┌─ MATERIAL SUPPLIED

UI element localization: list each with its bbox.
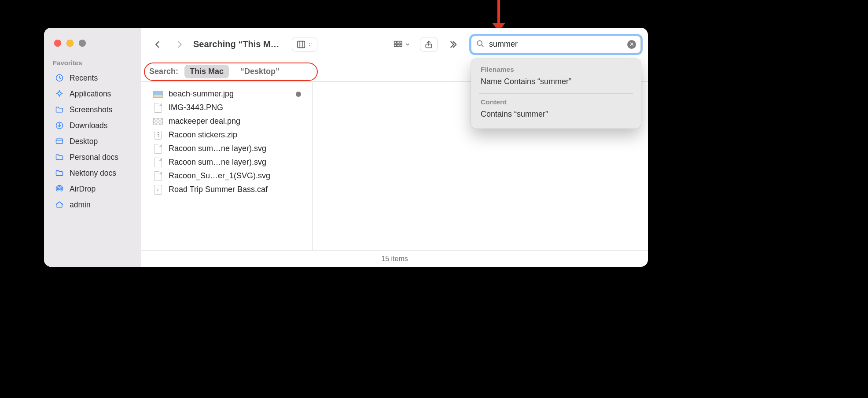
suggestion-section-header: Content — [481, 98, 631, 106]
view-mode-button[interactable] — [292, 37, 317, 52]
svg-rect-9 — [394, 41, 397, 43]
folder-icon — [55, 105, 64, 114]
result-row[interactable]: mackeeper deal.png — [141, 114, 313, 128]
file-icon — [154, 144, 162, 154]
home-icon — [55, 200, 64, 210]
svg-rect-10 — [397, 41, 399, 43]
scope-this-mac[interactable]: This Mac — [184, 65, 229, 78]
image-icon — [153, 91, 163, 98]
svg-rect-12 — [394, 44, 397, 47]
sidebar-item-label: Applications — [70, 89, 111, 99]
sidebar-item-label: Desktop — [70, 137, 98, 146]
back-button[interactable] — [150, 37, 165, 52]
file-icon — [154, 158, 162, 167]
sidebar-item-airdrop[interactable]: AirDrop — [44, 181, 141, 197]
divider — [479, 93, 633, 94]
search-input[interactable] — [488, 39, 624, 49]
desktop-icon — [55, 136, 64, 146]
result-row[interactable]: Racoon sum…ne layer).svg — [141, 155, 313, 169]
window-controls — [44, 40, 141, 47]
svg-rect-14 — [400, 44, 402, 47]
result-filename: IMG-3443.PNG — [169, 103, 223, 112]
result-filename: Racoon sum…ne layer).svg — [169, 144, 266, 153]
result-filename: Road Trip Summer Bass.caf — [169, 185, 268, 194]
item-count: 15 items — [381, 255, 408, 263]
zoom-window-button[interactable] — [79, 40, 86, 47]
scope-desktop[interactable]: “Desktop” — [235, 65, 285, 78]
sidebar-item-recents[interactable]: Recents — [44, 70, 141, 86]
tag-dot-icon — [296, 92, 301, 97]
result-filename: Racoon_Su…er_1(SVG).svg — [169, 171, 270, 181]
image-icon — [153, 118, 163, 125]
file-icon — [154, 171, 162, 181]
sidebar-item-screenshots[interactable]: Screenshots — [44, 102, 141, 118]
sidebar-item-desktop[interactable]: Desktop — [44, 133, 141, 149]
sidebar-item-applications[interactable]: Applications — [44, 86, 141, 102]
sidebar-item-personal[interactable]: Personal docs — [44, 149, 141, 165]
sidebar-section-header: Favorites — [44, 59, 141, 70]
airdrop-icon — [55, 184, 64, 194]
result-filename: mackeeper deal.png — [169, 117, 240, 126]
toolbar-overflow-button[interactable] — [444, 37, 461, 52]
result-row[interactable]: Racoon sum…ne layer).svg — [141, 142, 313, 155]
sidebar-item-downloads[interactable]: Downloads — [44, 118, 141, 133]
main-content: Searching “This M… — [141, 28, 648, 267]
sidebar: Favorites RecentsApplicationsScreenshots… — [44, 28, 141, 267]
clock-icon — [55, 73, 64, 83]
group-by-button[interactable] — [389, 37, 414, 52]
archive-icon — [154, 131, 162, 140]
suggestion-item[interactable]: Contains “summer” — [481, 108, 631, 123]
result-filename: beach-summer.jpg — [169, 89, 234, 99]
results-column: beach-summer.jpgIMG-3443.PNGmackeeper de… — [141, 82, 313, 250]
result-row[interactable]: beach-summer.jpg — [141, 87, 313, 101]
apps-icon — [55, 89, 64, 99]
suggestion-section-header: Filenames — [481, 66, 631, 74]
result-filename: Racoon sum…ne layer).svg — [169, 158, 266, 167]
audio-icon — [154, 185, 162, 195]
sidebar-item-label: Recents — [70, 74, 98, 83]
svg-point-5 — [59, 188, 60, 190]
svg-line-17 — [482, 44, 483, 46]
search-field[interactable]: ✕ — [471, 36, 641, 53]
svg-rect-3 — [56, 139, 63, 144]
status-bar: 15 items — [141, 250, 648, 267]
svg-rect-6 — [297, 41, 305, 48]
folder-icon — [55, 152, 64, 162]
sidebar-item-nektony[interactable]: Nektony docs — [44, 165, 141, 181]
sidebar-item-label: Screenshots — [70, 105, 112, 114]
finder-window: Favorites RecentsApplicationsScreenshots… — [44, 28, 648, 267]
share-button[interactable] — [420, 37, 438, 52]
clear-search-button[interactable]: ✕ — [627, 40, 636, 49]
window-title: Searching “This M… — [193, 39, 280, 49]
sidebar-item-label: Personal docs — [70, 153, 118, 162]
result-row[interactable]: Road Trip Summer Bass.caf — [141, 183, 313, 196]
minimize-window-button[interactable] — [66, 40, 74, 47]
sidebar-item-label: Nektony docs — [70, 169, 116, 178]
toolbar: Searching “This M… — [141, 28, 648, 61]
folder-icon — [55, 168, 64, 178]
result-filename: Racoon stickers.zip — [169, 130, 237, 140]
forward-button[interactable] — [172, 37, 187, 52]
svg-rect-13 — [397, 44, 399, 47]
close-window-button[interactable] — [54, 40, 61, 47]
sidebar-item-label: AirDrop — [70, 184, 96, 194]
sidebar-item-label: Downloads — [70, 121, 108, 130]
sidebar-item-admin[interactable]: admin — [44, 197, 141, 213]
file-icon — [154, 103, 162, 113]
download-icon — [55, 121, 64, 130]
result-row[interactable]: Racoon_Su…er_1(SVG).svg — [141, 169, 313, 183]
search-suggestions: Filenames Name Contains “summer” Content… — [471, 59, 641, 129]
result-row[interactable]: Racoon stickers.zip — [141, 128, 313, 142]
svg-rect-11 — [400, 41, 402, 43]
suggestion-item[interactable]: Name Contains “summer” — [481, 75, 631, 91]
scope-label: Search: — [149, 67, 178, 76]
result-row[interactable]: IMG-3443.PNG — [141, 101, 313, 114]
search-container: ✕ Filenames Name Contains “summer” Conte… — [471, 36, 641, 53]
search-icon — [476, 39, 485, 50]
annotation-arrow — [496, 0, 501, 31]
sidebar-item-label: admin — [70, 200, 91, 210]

└─

TASK DIRECTIONS:
Copy out each line of the records that holds the string "Nektony".

RESPONSE TO THIS TASK:
sidebar-item-nektony[interactable]: Nektony docs — [44, 165, 141, 181]
sidebar-item-label: Nektony docs — [70, 169, 116, 178]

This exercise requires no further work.